A wave of US foundations has moved to stabilise public media after Congress defunded the Corporation for Public Broadcasting (CPB), with Native Public Media (NPM) urging that the crisis become a springboard for lasting resilience in Indigenous‑led outlets.
In an opinion essay for ICT, NPM president and CEO Loris Taylor recounts that on 4 August NPM and Public Media Company appealed to philanthropy.
On 19 August, the Knight, Pivotal, MacArthur, Ford, Schmidt Family and Robert Wood Johnson foundations committed US$36.5 million in emergency support for stations, with priority for rural and Indigenous audiences at risk of losing local service.
Taylor frames the grants as both lifeline and warning.
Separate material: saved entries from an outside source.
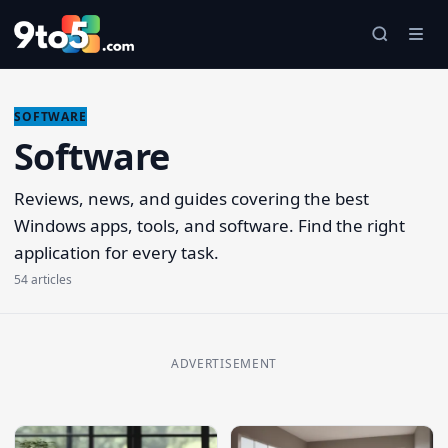
Skip to main content
SOFTWARE
Software
Reviews, news, and guides covering the best
Windows apps, tools, and software. Find the right
application for every task.
54 articles
ADVERTISEMENT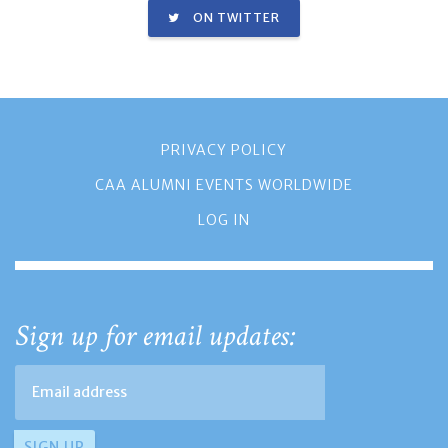
ON TWITTER
PRIVACY POLICY
CAA ALUMNI EVENTS WORLDWIDE
LOG IN
Sign up for email updates:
Emergency dollars can keep transmitters on the air, yet the sector’s exposure to political budget swings remains. She proposes a Tribal Media Endowment Fund to provide steady operating support and editorial independence for Native‑led stations (including the 61 outlets in the Native Broadcast Network) by investing principal and disbursing only earnings under Indigenous governance.
The endowment concept would complement near‑term stabilisation tools such as the Public Media Bridge Fund.
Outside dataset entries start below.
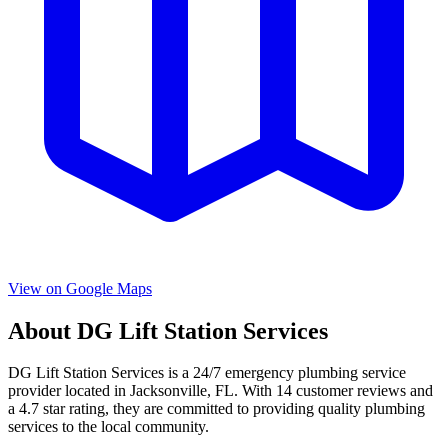
View on Google Maps
About
DG Lift Station Services
DG Lift Station Services
is a
24/7 emergency
plumbing service
provider located in
Jacksonville
,
FL
. With
14
customer reviews and
a
4.7
star rating, they are committed to providing quality plumbing
services to the local community.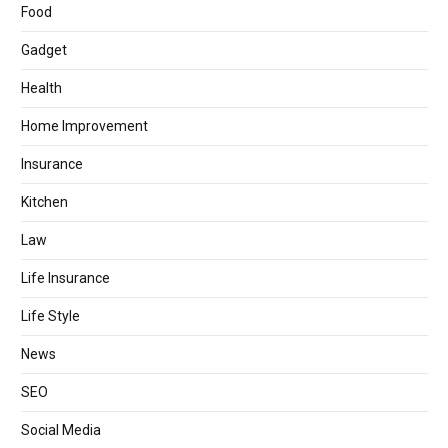
Food
Gadget
Health
Home Improvement
Insurance
Kitchen
Law
Life Insurance
Life Style
News
SEO
Social Media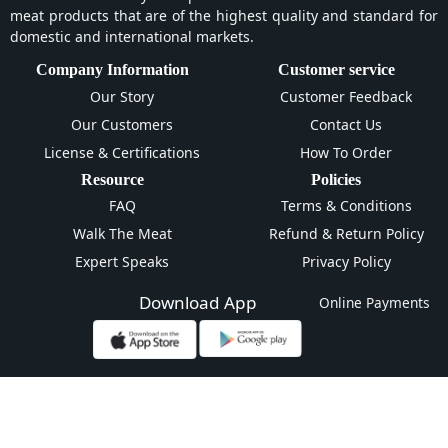
meat products that are of the highest quality and standard for
domestic and international markets.
Company Information
Customer service
Our Story
Customer Feedback
Our Customers
Contact Us
License & Certifications
How To Order
Resource
Policies
FAQ
Terms & Conditions
Walk The Meat
Refund & Return Policy
Expert Speaks
Privacy Policy
Download App
Online Payments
NPM has amplified the call on its own site, arguing that public radio and television stations serve as civic infrastructure in communities where commercial media is thin.
By shifting the conversation from crisis grants to durable capital held in trust, Taylor says Native‑serving media can plan beyond the political cycle, expand language programming and youth training and protect local newsrooms that have become “community anchors”.